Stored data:
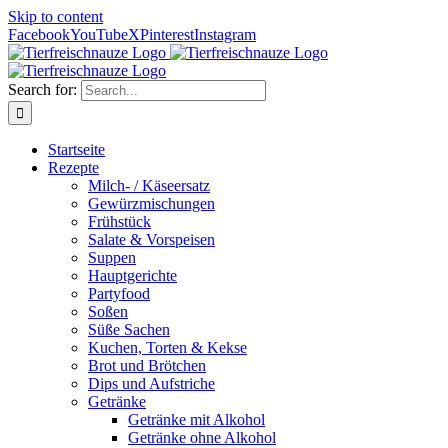
Skip to content
Facebook
YouTube
X
Pinterest
Instagram
Search for:
Startseite
Rezepte
Milch- / Käseersatz
Gewürzmischungen
Frühstück
Salate & Vorspeisen
Suppen
Hauptgerichte
Partyfood
Soßen
Süße Sachen
Kuchen, Torten & Kekse
Brot und Brötchen
Dips und Aufstriche
Getränke
Getränke mit Alkohol
Getränke ohne Alkohol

## WHAT THIS TASK INVOLVES
Your answer must be an exact copy of every entry, with the pictures left out.

## WRITTEN SOLUTION
Skip to content
Facebook
YouTube
X
Pinterest
Instagram
Search for:
Startseite
Rezepte
Milch- / Käseersatz
Gewürzmischungen
Frühstück
Salate & Vorspeisen
Suppen
Hauptgerichte
Partyfood
Soßen
Süße Sachen
Kuchen, Torten & Kekse
Brot und Brötchen
Dips und Aufstriche
Getränke
Getränke mit Alkohol
Getränke ohne Alkohol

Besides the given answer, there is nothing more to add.